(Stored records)
=======

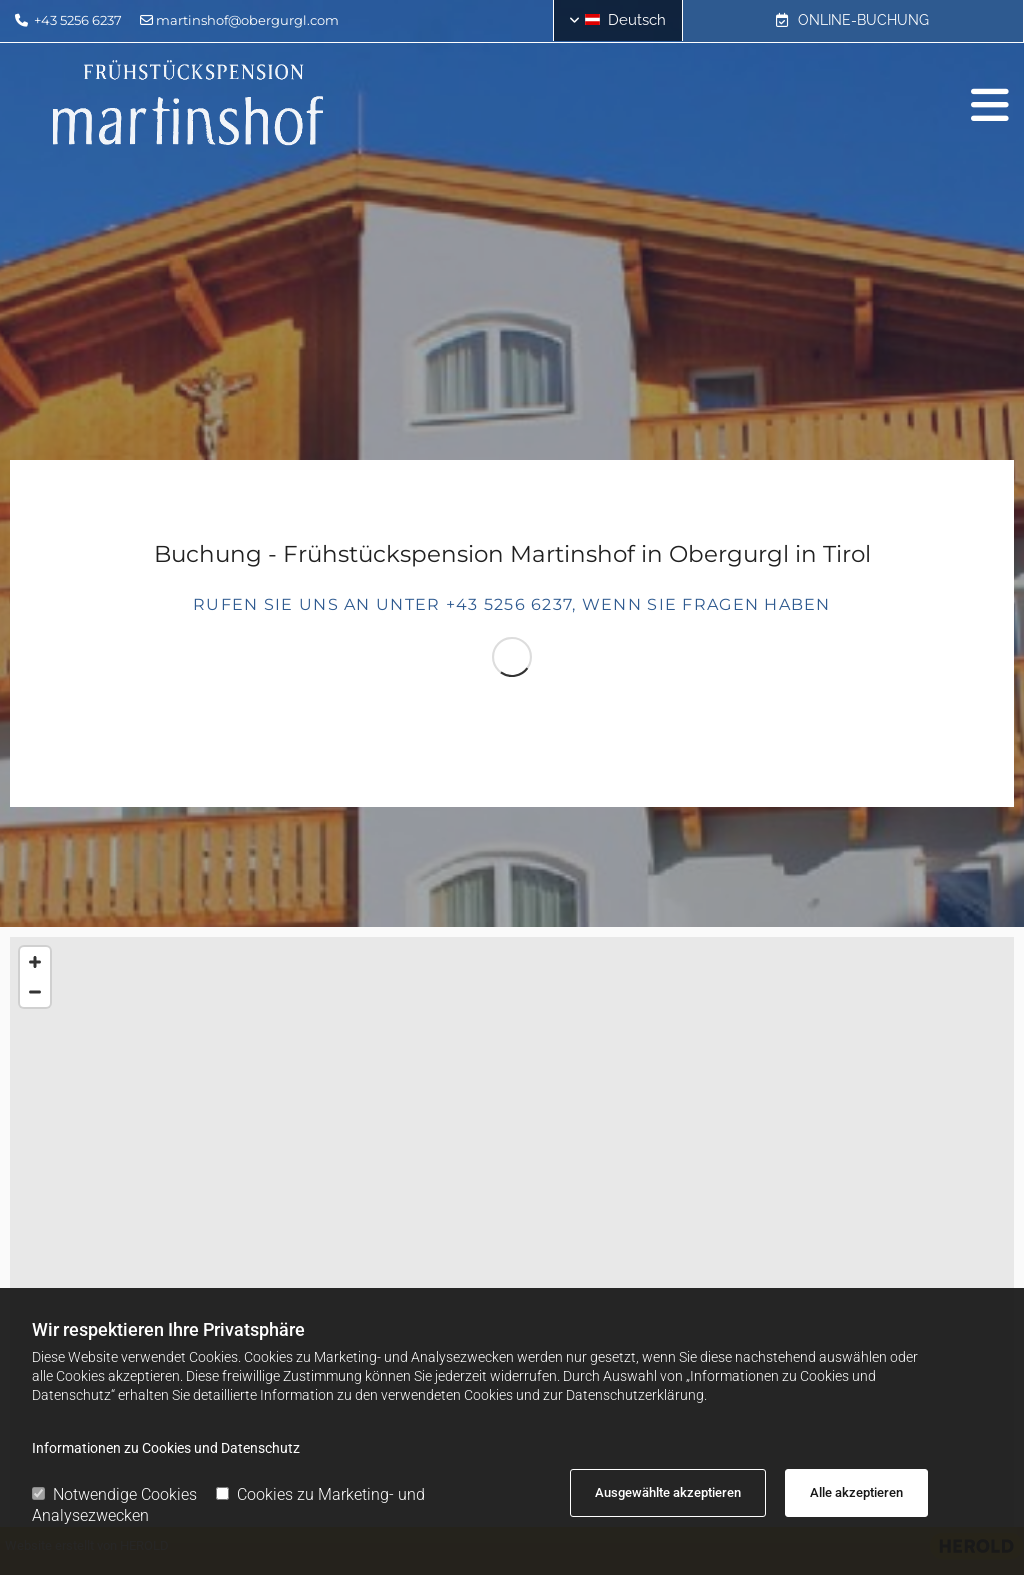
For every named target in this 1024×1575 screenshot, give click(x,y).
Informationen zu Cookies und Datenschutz (166, 1448)
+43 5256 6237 (78, 20)
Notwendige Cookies (114, 1494)
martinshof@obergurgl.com (247, 20)
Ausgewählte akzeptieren (668, 1492)
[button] (853, 21)
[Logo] (188, 105)
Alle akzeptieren (856, 1492)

=======

Exercise
Set down the data above word for word, leaving every picture out.

Output for this exercise
For every named target in this 1024×1575 screenshot, give click(x,y).
Informationen zu Cookies und Datenschutz (166, 1448)
+43 5256 6237 (78, 20)
Notwendige Cookies (114, 1494)
martinshof@obergurgl.com (247, 20)
Ausgewählte akzeptieren (668, 1492)
[button] (853, 21)
[Logo] (188, 105)
Alle akzeptieren (856, 1492)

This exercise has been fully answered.